◆ **EXERCISE BRIEF**: From the line with "New Hampshire" to the line with "What should I", output every line below exactly, both ends included. Skip the pictures.

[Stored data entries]
====

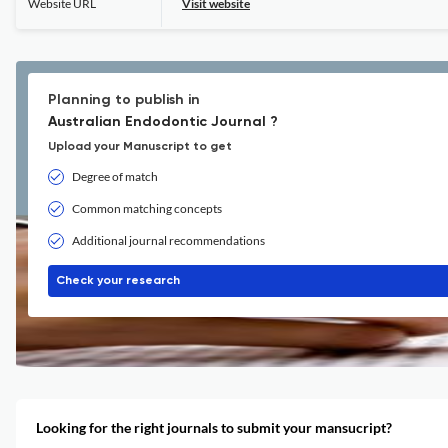
Website URL
Visit website
Planning to publish in
Australian Endodontic Journal ?
Upload your Manuscript to get
Degree of match
Common matching concepts
Additional journal recommendations
Check your research
Looking for the right journals to submit your mansucript?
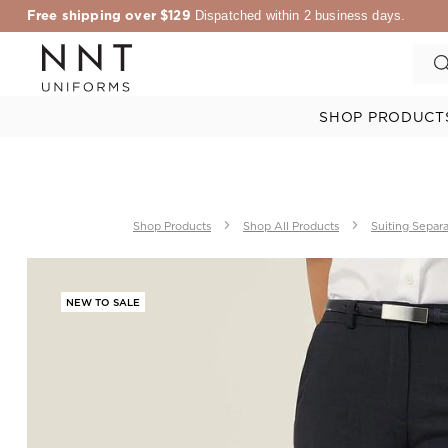
Free shipping over $129
Dispatched within 2 business days.
SHOP PRODUCT
Shop Products
Shop All Products
Suiting Separ
NEW TO SALE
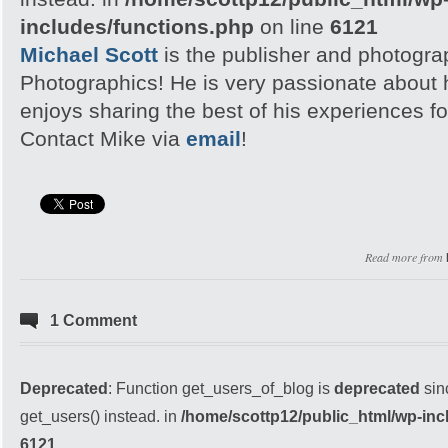
includes/functions.php
on line
6121
Michael Scott
is the publisher and photogra
Photographics! He is very passionate about
enjoys sharing the best of his experiences fo
Contact Mike via
email
!
Read more from
1 Comment
Deprecated
: Function get_users_of_blog is
deprecated
sin
get_users() instead. in
/home/scottp12/public_html/wp-inc
6121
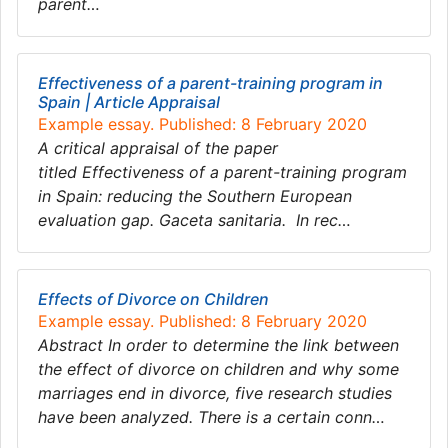
parent…
Effectiveness of a parent-training program in
Spain | Article Appraisal
Example essay. Published: 8 February 2020
A critical appraisal of the paper
titled Effectiveness of a parent-training program
in Spain: reducing the Southern European
evaluation gap. Gaceta sanitaria. In rec…
Effects of Divorce on Children
Example essay. Published: 8 February 2020
Abstract In order to determine the link between
the effect of divorce on children and why some
marriages end in divorce, five research studies
have been analyzed. There is a certain conn…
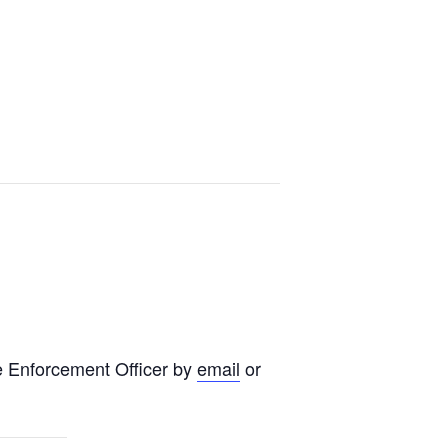
e Enforcement Officer by
email
or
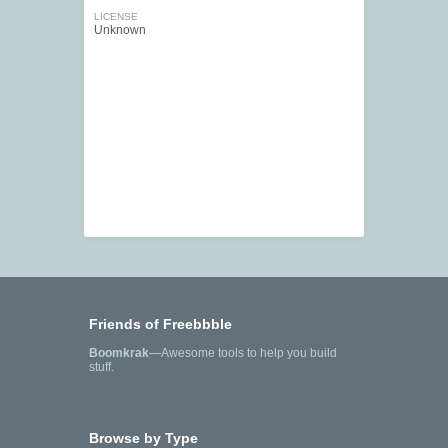
LICENSE
Unknown
Friends of Freebbble
Boomkrak
—Awesome tools to help you build
stuff.
Browse by Type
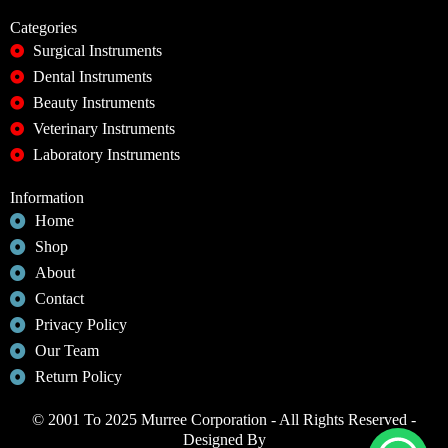
Categories
Surgical Instruments
Dental Instruments
Beauty Instruments
Veterinary Instruments
Laboratory Instruments
Information
Home
Shop
About
Contact
Privacy Policy
Our Team
Return Policy
© 2001 To 2025 Murree Corporation - All Rights Reserved -
Designed By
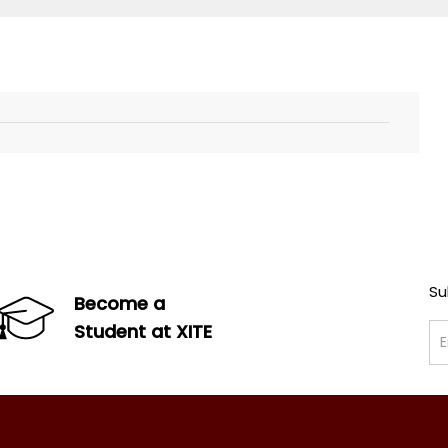
Su
Become a
Student at XITE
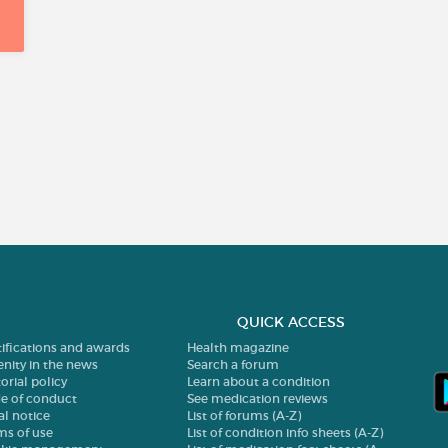
QUICK ACCESS
tifications and awards
Health magazine
enity in the news
Search a forum
orial policy
Learn about a condition
e of conduct
See medication reviews
al notice
List of forums (A-Z)
ms of use
List of condition info sheets (A-Z)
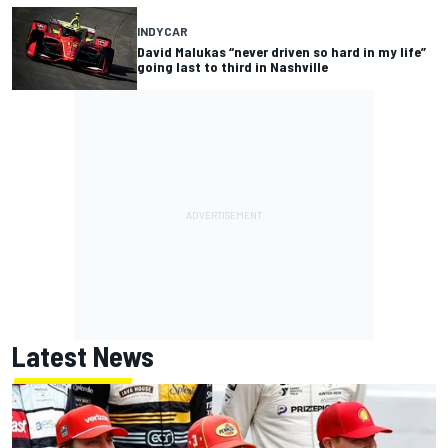
INDYCAR
David Malukas “never driven so hard in my life”
going last to third in Nashville
Latest News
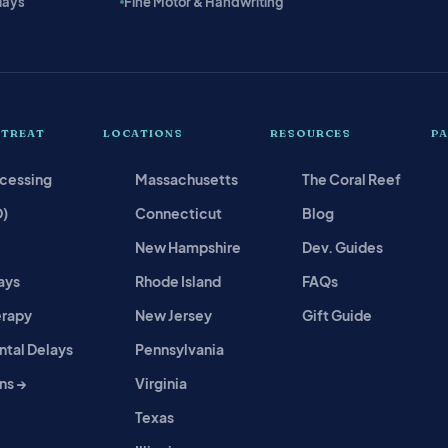
lays
Fine Motor & Handwriting
 TREAT
LOCATIONS
RESOURCES
P
ocessing
Massachusetts
The Coral Reef
D)
Connecticut
Blog
New Hampshire
Dev. Guides
ays
Rhode Island
FAQs
erapy
New Jersey
Gift Guide
tal Delays
Pennsylvania
ns →
Virginia
Texas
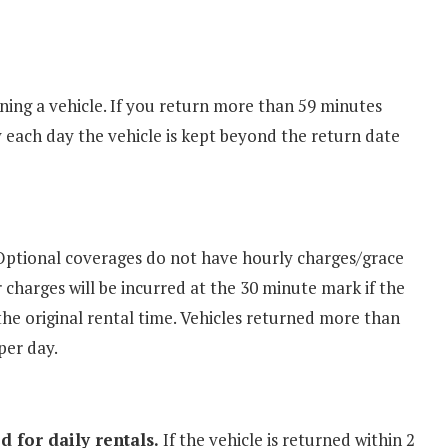
ning a vehicle. If you return more than 59 minutes
ay each day the vehicle is kept beyond the return date
ptional coverages do not have hourly charges/grace
r charges will be incurred at the 30 minute mark if the
the original rental time. Vehicles returned more than
per day.
 for daily rentals.
If the vehicle is returned within 2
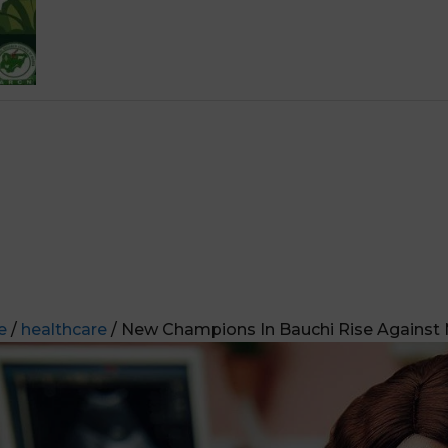
e
/
healthcare
/ New Champions In Bauchi Rise Against 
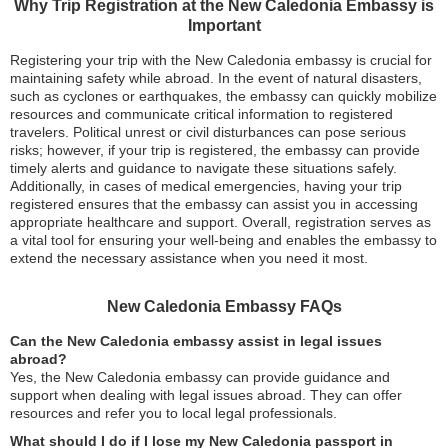
Why Trip Registration at the New Caledonia Embassy is
Important
Registering your trip with the New Caledonia embassy is crucial for
maintaining safety while abroad. In the event of natural disasters,
such as cyclones or earthquakes, the embassy can quickly mobilize
resources and communicate critical information to registered
travelers. Political unrest or civil disturbances can pose serious
risks; however, if your trip is registered, the embassy can provide
timely alerts and guidance to navigate these situations safely.
Additionally, in cases of medical emergencies, having your trip
registered ensures that the embassy can assist you in accessing
appropriate healthcare and support. Overall, registration serves as
a vital tool for ensuring your well-being and enables the embassy to
extend the necessary assistance when you need it most.
New Caledonia Embassy FAQs
Can the New Caledonia embassy assist in legal issues
abroad?
Yes, the New Caledonia embassy can provide guidance and
support when dealing with legal issues abroad. They can offer
resources and refer you to local legal professionals.
What should I do if I lose my New Caledonia passport in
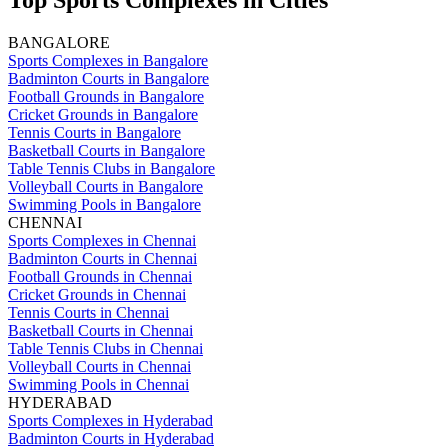
Top Sports Complexes in Cities
BANGALORE
Sports Complexes in Bangalore
Badminton Courts in Bangalore
Football Grounds in Bangalore
Cricket Grounds in Bangalore
Tennis Courts in Bangalore
Basketball Courts in Bangalore
Table Tennis Clubs in Bangalore
Volleyball Courts in Bangalore
Swimming Pools in Bangalore
CHENNAI
Sports Complexes in Chennai
Badminton Courts in Chennai
Football Grounds in Chennai
Cricket Grounds in Chennai
Tennis Courts in Chennai
Basketball Courts in Chennai
Table Tennis Clubs in Chennai
Volleyball Courts in Chennai
Swimming Pools in Chennai
HYDERABAD
Sports Complexes in Hyderabad
Badminton Courts in Hyderabad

====

◆ **ANSWER TO THIS PROBLEM**:
New Hampshire
Dev. Guides
ays
Rhode Island
FAQs
erapy
New Jersey
Gift Guide
tal Delays
Pennsylvania
ns →
Virginia
Texas
ning a vehicle. If you return more than 59 minutes
ay each day the vehicle is kept beyond the return date
ptional coverages do not have hourly charges/grace
r charges will be incurred at the 30 minute mark if the
the original rental time. Vehicles returned more than
per day.
 for daily rentals.
If the vehicle is returned within 2
e
/
healthcare
/ New Champions In Bauchi Rise Against 
Why Trip Registration at the New Caledonia Embassy is
Important
Registering your trip with the New Caledonia embassy is crucial for
maintaining safety while abroad. In the event of natural disasters,
such as cyclones or earthquakes, the embassy can quickly mobilize
resources and communicate critical information to registered
travelers. Political unrest or civil disturbances can pose serious
risks; however, if your trip is registered, the embassy can provide
timely alerts and guidance to navigate these situations safely.
Additionally, in cases of medical emergencies, having your trip
registered ensures that the embassy can assist you in accessing
appropriate healthcare and support. Overall, registration serves as
a vital tool for ensuring your well-being and enables the embassy to
extend the necessary assistance when you need it most.
New Caledonia Embassy FAQs
Can the New Caledonia embassy assist in legal issues
abroad?
Yes, the New Caledonia embassy can provide guidance and
support when dealing with legal issues abroad. They can offer
resources and refer you to local legal professionals.
What should I do if I lose my New Caledonia passport in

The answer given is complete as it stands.